Mitte der Neunzigerjahre steckte die Acutronic in den Sanierungsmühlen eines Bankenkonsortiums, das für den angeschlagenen 50-Mann-Betrieb einen Käufer suchte. Thomas W. Jung (Bild), nach ersten Berufsjahren bei der heutigen DaimlerChrysler Aerospace in München auf der Suche nach einer neuen beruflichen Herausforderung bei einem KMU, hörte davon, setzte sich mit dem Konsortium in Verbindung und begann mit einer eingehenden Analyse des Unternehmens.

Der damals 30-jährige HSG-Absolvent stellte rasch fest, dass die überschuldete Firma über eine durchaus gesunde Substanz verfügte. Die Fehler, sagt Jung heute, seien beim Marktauftritt gemacht worden. «Die früheren Besitzer haben sich verzettelt und ihr Know-how in allen möglichen Märkten angeboten, ohne Rücksicht auf die betriebliche Effizienz.»

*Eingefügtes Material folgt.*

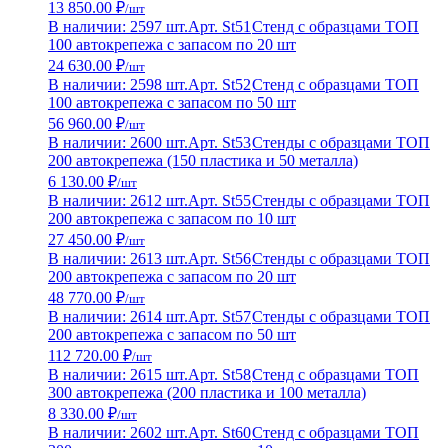
13 850.00 ₽
/шт
В наличии: 2597 шт.
Арт. St51
Стенд с образцами ТОП
100 автокрепежа с запасом по 20 шт
24 630.00 ₽
/шт
В наличии: 2598 шт.
Арт. St52
Стенд с образцами ТОП
100 автокрепежа с запасом по 50 шт
56 960.00 ₽
/шт
В наличии: 2600 шт.
Арт. St53
Стенды с образцами ТОП
200 автокрепежа (150 пластика и 50 металла)
6 130.00 ₽
/шт
В наличии: 2612 шт.
Арт. St55
Стенды с образцами ТОП
200 автокрепежа с запасом по 10 шт
27 450.00 ₽
/шт
В наличии: 2613 шт.
Арт. St56
Стенды с образцами ТОП
200 автокрепежа с запасом по 20 шт
48 770.00 ₽
/шт
В наличии: 2614 шт.
Арт. St57
Стенды с образцами ТОП
200 автокрепежа с запасом по 50 шт
112 720.00 ₽
/шт
В наличии: 2615 шт.
Арт. St58
Стенд с образцами ТОП
300 автокрепежа (200 пластика и 100 металла)
8 330.00 ₽
/шт
В наличии: 2602 шт.
Арт. St60
Стенд с образцами ТОП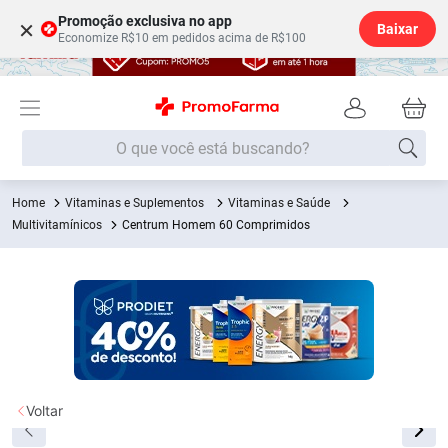
Promoção exclusiva no app
×
Baixar
Economize R$10 em pedidos acima de R$100
O que você está buscando?
Vitaminas e Suplementos
Vitaminas e Saúde
Termos mais buscados
Multivitamínicos
Centrum Homem 60 Comprimidos
Fralda
1
º
Lenço Umedecido
2
º
Medley
3
º
Fralda Xg
4
º
Fralda G
5
º
Shampoo
6
º
Voltar
Desodorante
7
º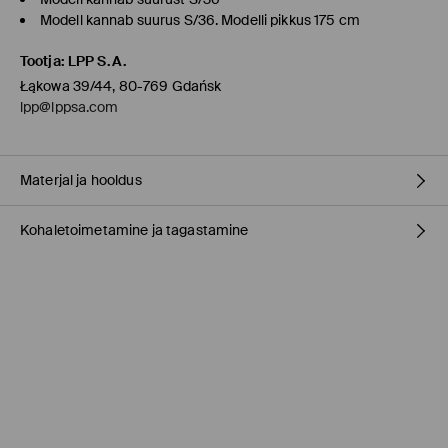
Modell kannab suurus S/36. Modelli pikkus 175 cm
Tootja
:
LPP S.A.
Łąkowa 39/44, 80-769 Gdańsk
lpp@lppsa.com
Materjal ja hooldus
Kohaletoimetamine ja tagastamine
99% PUUVILL, 1% ELASTAAN
Tarnepoliitika
Kauplusesse tellimine Mohito
(1-9 tööpäeva)
0,00 EUR /
Internetimakse, PayPal, GooglePay, Trustly
DPD pakiautomaat
(
4-7 tööpäeva
)
3,95 EUR /
Internetimakse, PayPal, GooglePay, Trustly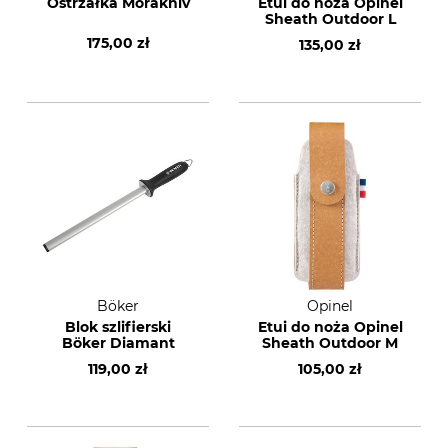
Ostrzałka Morakniv
Etui do noża Opinel
Sheath Outdoor L
175,00 zł
135,00 zł
Böker
Opinel
Blok szlifierski
Etui do noża Opinel
Böker Diamant
Sheath Outdoor M
119,00 zł
105,00 zł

Jung kam zum Schluss, dass der Turnaround mit der Fokussierung auf den Hauptmarkt zu schaffen sei – und dieser bestand in der Endintegration und dem Vertrieb von Bewegungssimulatoren für die Hersteller von Flugnavigationssystemen. Auf solchen Simulatoren können Navigationssysteme, welche die Position eines Flugkörpers allein aus den Flugdaten errechnen, unter Laborbedingungen getestet und geeicht werden.

Bei professionellen Eigenkapitalgebern biss Jung allerdings auf Granit. Der Rüstungs- und Raumfahrtbereich, so der Tenor bei den Investoren, sei angesichts schrumpfender Verteidigungs- und Raumfahrtbudgets nicht attraktiv. Jungs Argument, dass auch in diesen Industrien eine Verschiebung vom Lowtech- in den Hightechbereich stattfinde, stiess auf taube Ohren.

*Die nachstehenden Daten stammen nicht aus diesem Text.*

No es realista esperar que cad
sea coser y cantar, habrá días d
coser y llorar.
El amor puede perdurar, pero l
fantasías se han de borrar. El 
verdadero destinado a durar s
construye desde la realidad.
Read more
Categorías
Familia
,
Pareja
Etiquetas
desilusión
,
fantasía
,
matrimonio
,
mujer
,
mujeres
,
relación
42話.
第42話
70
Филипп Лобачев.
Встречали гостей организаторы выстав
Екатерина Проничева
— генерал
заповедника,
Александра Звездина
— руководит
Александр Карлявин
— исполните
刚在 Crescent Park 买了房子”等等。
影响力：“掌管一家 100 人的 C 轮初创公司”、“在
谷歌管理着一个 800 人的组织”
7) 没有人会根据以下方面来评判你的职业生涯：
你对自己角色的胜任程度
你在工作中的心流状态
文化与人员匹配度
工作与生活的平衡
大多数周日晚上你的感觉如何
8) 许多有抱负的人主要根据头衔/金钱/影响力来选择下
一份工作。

Mehr Gehör fand er bei seinem Vater, einem erfolgreichen Giessereiunternehmer, der seinen Betrieb einige Jahre zuvor dem Management verkauft hatte. Der Senior stellte 1996 drei Millionen Franken zur Verfügung. Jung junior übernahm den Betrieb, einen Teil der Bankschulden und schoss rund eine Million Franken als Betriebskapital für den Neustart ein.

Seither geht es mit dem Betrieb, der vor zwei Jahren von Rapperswil ins zürcherische Bubikon umgezogen ist, aufwärts. Jung stiess alle Niederlassungen und Unternehmensteile ab, die sich nicht mit der Bewegungssimulation befassten, und stärkte gleichzeitig den Standort Pittsburgh: «Die grössten Hersteller von Flugnavigationssystemen, Litton und Honeywell, sitzen in den USA. Solche Milliardenunternehmen muss man vor Ort bedienen.» Vor allem wenn der Branchenprimus in den USA Heimvorteil geniesst. «Im kommenden Jahr werden wir den amerikanischen Mitbewerber allerdings überflügeln», freut sich Jung. Der Umsatz des Unternehmens steigt stetig um 20 Prozent, und der Betriebswirtschafter Jung sorgt dafür, dass auch die Rendite stimmt: «1999 haben wir zum ersten Mal schwarze Zahlen geschrieben, seither erzielen wir eine zweistellige Umsatzrendite.» Und zwar obwohl der Mitarbeiterbestand steigt und zehn Umsatzprozente in die Forschung und Entwicklung fliessen. Absolute Zahlen allerdings mag Jung nicht nennen.

Für die Zukunft ist Jung trotz der Krise in der Luftfahrtindustrie zuversichtlich. Vor allem weil sich bei den Herstellern von elektronischen Stabilisationsprogrammen (ESP) für Autos und Lastwagen ein neuer Markt auftut. «Das ESP funktioniert ähnlich wie das Stabilisationssystem eines Flugkörpers», erklärt Jung. Und was liege näher, als für die Labortests dieser Systeme auf die bewährte Simulationstechnologie zurückzugreifen. Derzeit setzt die Acutronic erst 15 Prozent ihrer Produkte im Automobilmarkt ab. In einigen Jahren sollen es bei andauerndem Wachstum schon 50 Prozent sein.